### What to produce:
Retype exactly the lines from the line with "Katy Houses for Sale (80, 1698)" to the end of the data, keeping both boundary lines.

### Data provided:
= = = = = = =

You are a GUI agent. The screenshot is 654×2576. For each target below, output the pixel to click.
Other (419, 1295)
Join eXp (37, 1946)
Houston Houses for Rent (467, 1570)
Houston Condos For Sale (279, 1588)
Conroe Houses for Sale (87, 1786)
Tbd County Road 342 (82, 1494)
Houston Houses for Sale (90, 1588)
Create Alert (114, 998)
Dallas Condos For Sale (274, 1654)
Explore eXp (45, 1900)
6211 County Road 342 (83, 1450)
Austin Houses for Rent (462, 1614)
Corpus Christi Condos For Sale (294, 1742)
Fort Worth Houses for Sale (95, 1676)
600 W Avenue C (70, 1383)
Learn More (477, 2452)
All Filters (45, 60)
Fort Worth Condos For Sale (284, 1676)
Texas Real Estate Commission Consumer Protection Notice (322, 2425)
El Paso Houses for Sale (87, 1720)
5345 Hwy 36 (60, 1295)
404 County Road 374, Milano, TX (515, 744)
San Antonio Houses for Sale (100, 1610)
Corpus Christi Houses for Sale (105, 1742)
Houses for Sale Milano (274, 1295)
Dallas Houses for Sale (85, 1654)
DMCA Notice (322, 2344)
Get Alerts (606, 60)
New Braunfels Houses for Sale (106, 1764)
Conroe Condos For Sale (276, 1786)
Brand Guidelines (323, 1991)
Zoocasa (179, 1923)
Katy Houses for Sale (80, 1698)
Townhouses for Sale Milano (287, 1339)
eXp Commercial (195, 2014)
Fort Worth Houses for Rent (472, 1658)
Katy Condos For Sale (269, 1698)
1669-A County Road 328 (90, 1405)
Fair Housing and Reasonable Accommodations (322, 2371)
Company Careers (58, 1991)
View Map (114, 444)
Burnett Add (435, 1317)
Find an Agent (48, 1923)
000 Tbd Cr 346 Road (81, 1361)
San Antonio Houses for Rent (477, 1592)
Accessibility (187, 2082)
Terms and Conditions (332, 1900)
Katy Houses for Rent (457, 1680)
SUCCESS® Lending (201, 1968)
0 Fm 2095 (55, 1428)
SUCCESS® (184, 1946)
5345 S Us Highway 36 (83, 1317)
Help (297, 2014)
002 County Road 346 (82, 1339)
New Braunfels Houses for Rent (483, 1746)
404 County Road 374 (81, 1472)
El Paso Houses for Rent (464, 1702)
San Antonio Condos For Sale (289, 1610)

= = = = = = =

### Your solution:
Katy Houses for Sale (80, 1698)
Townhouses for Sale Milano (287, 1339)
eXp Commercial (195, 2014)
Fort Worth Houses for Rent (472, 1658)
Katy Condos For Sale (269, 1698)
1669-A County Road 328 (90, 1405)
Fair Housing and Reasonable Accommodations (322, 2371)
Company Careers (58, 1991)
View Map (114, 444)
Burnett Add (435, 1317)
Find an Agent (48, 1923)
000 Tbd Cr 346 Road (81, 1361)
San Antonio Houses for Rent (477, 1592)
Accessibility (187, 2082)
Terms and Conditions (332, 1900)
Katy Houses for Rent (457, 1680)
SUCCESS® Lending (201, 1968)
0 Fm 2095 (55, 1428)
SUCCESS® (184, 1946)
5345 S Us Highway 36 (83, 1317)
Help (297, 2014)
002 County Road 346 (82, 1339)
New Braunfels Houses for Rent (483, 1746)
404 County Road 374 (81, 1472)
El Paso Houses for Rent (464, 1702)
San Antonio Condos For Sale (289, 1610)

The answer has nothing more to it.